January 15, 2013 | 5
Science can be risky business, but it is important to know what those risks are. It is established wisdom that we need to experiment on viruses, for example, to better defend against emerging infectious diseases. But there is a fine line between creating a new strain of avian influenza to better understand how to defend against infectious disease, and using the same strain to cause a deadly pandemic.
Studies like this, which increase a virus’ ability to infect and kill, are part of a class of research known as “gain-of-function studies.” These studies, and others like them, are “dual-use.” That is, studies into highly pathogenic avian influenza (HPAI) H5N1 viruses, more commonly known as “bird flu,” are promised to raise awareness of the imminence of a bird flu pandemic in humans, improve disease surveillance, and aid in building better countermeasures against flu.
Despite these benefits, however, some fear the research could lead to the accidental or intentional release of a new, deadly strain of bird flu. Yet while recognizing dual-use research is easy, deciding what to do is a fraught exercise. How to regulate research so we capitalize on the benefits of new discoveries, while avoiding or mitigating the harms caused by the malevolent use of science and technology?
This dilemma isn’t a matter of idle speculation, but a live debate with far-reaching implications. Two gain-of-function studies have already shown that bird flu can be modified to become transmissible between ferrets, which often stand in for humans in influenza studies. In one study, bird flu was passed from ferret to ferret until it gained the capacity to spread through the air. The other study showed that the combination of parts of the 2009 H1N1 “swine flu” virus with bird flu creates a strain of bird flu that is transmissible in ferrets.
Both studies were embroiled in controversy in late 2011 when the National Science Advisory Board for Biosecurity (NSABB) recommended that neither piece of research be published (a recommendation it recanted in March of 2012). A continuing international moratorium exists on gain-of-function studies in bird flu, highlighting the seriousness of gain-of-function research.

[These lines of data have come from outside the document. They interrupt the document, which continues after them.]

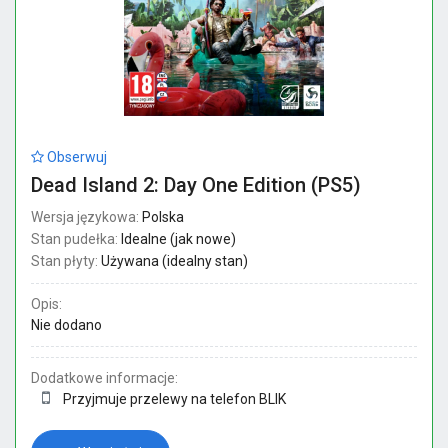
Obserwuj
Dead Island 2: Day One Edition (PS5)
Wersja językowa:
Polska
Stan pudełka:
Idealne (jak nowe)
Stan płyty:
Używana (idealny stan)
Opis:
Nie dodano
Dodatkowe informacje:
Przyjmuje przelewy na telefon BLIK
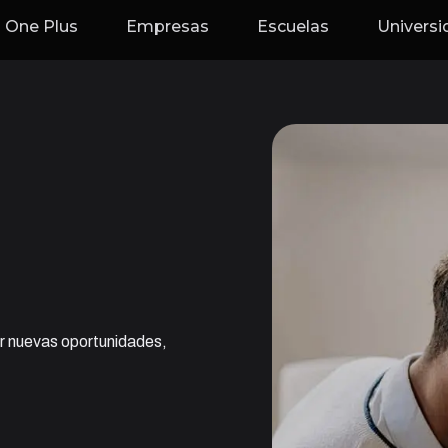
One Plus
Empresas
Escuelas
Univers
ar nuevas oportunidades,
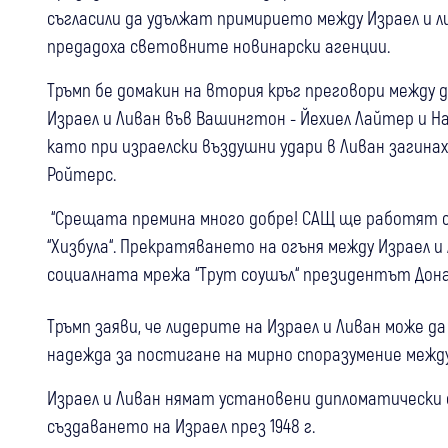
съгласили да удължат примирието между Израел и л
предадоха световните новинарски агенции.
Тръмп бе домакин на втория кръг преговори между 
Израел и Ливан във Вашингтон - Йехиел Лайтер и Н
като при израелски въздушни удари в Ливан загина
Ройтерс.
“Срещата премина много добре! САЩ ще работят с 
“Хизбула“. Прекратяването на огъня между Израел и
социалната мрежа “Трут соушъл“ президентът Дона
Тръмп заяви, че лидерите на Израел и Ливан може д
надежда за постигане на мирно споразумение между
Израел и Ливан нямат установени дипломатически 
създаването на Израел през 1948 г.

At the end of 2012, the US Department of Health and Human Services (HHS) proposed a new policy framework for determining funding of this dual-use, gain-of-function research into bird flu. Under the new policy, gain-of-function studies must meet the following criteria in order to secure funding from HHS:
If gain-of-function research meets these criteria, pending a further review the research may then be funded but monitored for its outcomes, transferred to an agency to be conducted as classified research, or denied funding altogether.
The policy is still in its infancy, but already raises some concerns. Critics have already questioned what counts as being “significant” to public health, or what constitutes sufficient evidence for a virus strain occurring in nature. There is always likely to be room for disagreement about the extent to which gain-of-function studies are significant, or viruses emergent, but at present the ambiguity is stark enough to be worrying. With no guidance, researchers may be pressed upon to provide assurances they simply can’t make given evidence possessed before research is conducted.
Yet even if we do overcome the hurdle of identifying what is beneficial, and what manifestly dangerous, the proposed actions given by the framework are somewhat alarming. The framework gives the option to transfer dangerous gain-of-function research to agencies that conduct classified research, such as the Department of Defence or the Department of Homeland Security.
Yet classified government research in the life sciences doesn’t have a great track record of being in the public interest: the Defence Intelligence Agency’s attempts to make genetically modified anthrax, the Defence Threat Reduction Agency’s milling weapons-grade anthrax in secret, or the CIA’s creation of Soviet-style “bomblets” that are used to disperse biological agents (in the name, so claimed, of assessing their effectiveness in use against the US), are all example of deeply troubling classified life sciences research purported to be in the public interest.
The possibility of taking research we’ve already ascertained is problematic, and giving it to an agency with a history of misuse of research, is frightening. We should question this new policy to the extent that it leaves open this option. If research is risky to public health, or doesn’t show merit regarding actually emerging infectious diseases, why open the way for that research to be done in secret?
Finally, it remains to be seen how the international community will respond to the US policy. In the absence of strong international compliance or confidence building measures around the spread of biological weapons, gain-of-function research may simply move offshore to locales with as much money but less oversight, something that is surely to the detriment of all. Alternately, other countries may simply ignore the lead of the US in favour of their own research agendas.
These aren’t reasons to reject the new framework, but they are difficult problems that need addressing. Ultimately, the reasons for creating policy need to be the right reasons, and generate the right kinds of outcome—in this case, funding research that really is in the public interest. After all, when regulation succeeds in its aims, no one notices; when it fails, science is derailed, corruption occurs, and people get hurt. So it pays to engage in and question the policy process to ensure the right regulations happen for the right reasons. We should all take a closer look at how HHS and others intend to handle this type of dual-use research. Ultimately, our lives really might depend on it.